The LG Stylus 2 offers up a big screen, stylus and medium-low tier specs as it looks to undercut Samsung's Galaxy Note series by hitting those who don't have deep pockets.
It replaces the LG G4 Stylus from 2015 - a phone which only got a limited release - and there's a good chance the Stylus 2 will also witness a relatively limited rollout. The hope is LG pushes it out to a few more territories this time around though.
There's currently no word on release date or price, but you can expect the Stylus 2 to be comfortably cheaper than the Samsung Galaxy Note 5.
Slightly annoyingly the LG Stylus 2 handsets on the LG booth at MWC 2016 had covers on, so I couldn't get a good look at the design - but even with the case it was still pleasingly slender thanks to its 7.4mm plastic frame.

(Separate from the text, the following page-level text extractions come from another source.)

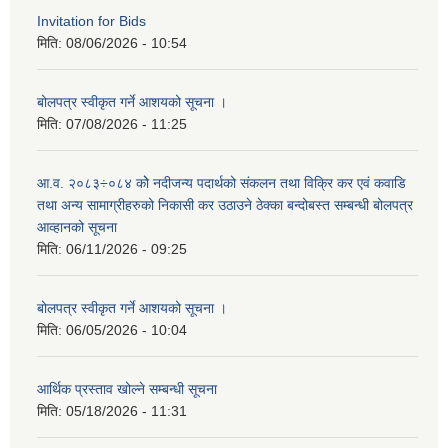
Invitation for Bids
मिति:
08/06/2026 - 10:54
बोलपत्र स्वीकृत गर्ने आशयको सूचना ।
मिति:
07/08/2026 - 11:25
आ.व. २०८३÷०८४ कोे नदीजन्य पदार्थको संकलन तथा विक्रि कर एवं कवाडि
तथा अन्य सामाग्रीहरुको निकासी कर उठाउने ठेक्का बन्दोबस्त सम्बन्धी बोलपत्र
आव्हानको सूचना
मिति:
06/11/2026 - 09:25
बोलपत्र स्वीकृत गर्ने आशयको सूचना ।
मिति:
06/05/2026 - 10:04
आर्थिक प्रस्ताव खोल्ने सम्बन्धी सूचना
मिति:
05/18/2026 - 11:31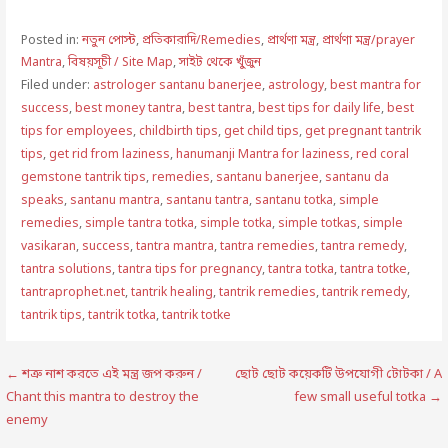
Posted in:
নতুন পোস্ট
,
প্রতিকারাদি/Remedies
,
প্রার্থণা মন্ত্র
,
প্রার্থণা মন্ত্র/prayer
Mantra
,
বিষয়সূচী / Site Map
,
সাইট থেকে খুঁজুন
Filed under:
astrologer santanu banerjee
,
astrology
,
best mantra for
success
,
best money tantra
,
best tantra
,
best tips for daily life
,
best
tips for employees
,
childbirth tips
,
get child tips
,
get pregnant tantrik
tips
,
get rid from laziness
,
hanumanji Mantra for laziness
,
red coral
gemstone tantrik tips
,
remedies
,
santanu banerjee
,
santanu da
speaks
,
santanu mantra
,
santanu tantra
,
santanu totka
,
simple
remedies
,
simple tantra totka
,
simple totka
,
simple totkas
,
simple
vasikaran
,
success
,
tantra mantra
,
tantra remedies
,
tantra remedy
,
tantra solutions
,
tantra tips for pregnancy
,
tantra totka
,
tantra totke
,
tantraprophet.net
,
tantrik healing
,
tantrik remedies
,
tantrik remedy
,
tantrik tips
,
tantrik totka
,
tantrik totke
Post
← শত্রু নাশ করতে এই মন্ত্র জপ করুন /
ছোট ছোট কয়েকটি উপযোগী টোটকা / A
Chant this mantra to destroy the
few small useful totka →
navigation
enemy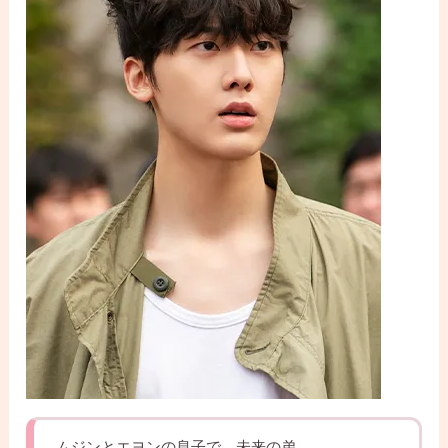
ムジンとエヨンの息子で、未来の弟。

It's still a commanding presence in the hand though, with the 5.7-inch display pushing the dimensions to 155 x 79.6mm while the Stylus 2 tips the scales at 145g - which isn't all that heavy.
The flagship LG G5 may have ditched the rear buttons which featured on the LG G2, G3 and G4 - but they're still going strong on the Stylus 2 with the power/lock key and volume buttons forming a column below the rear camera sensor.
They do fall nicely under finger when held in the hand, but they're a little on the flat side making it tricky to know which key you're hitting without looking.
The main attraction is found in the top right corner of the handset, where the stylus slides into the body of the phone. Pull it out and, well, it's a stylus. There's no fancy tech inside like Samsung's S Pen - it's all pretty standard.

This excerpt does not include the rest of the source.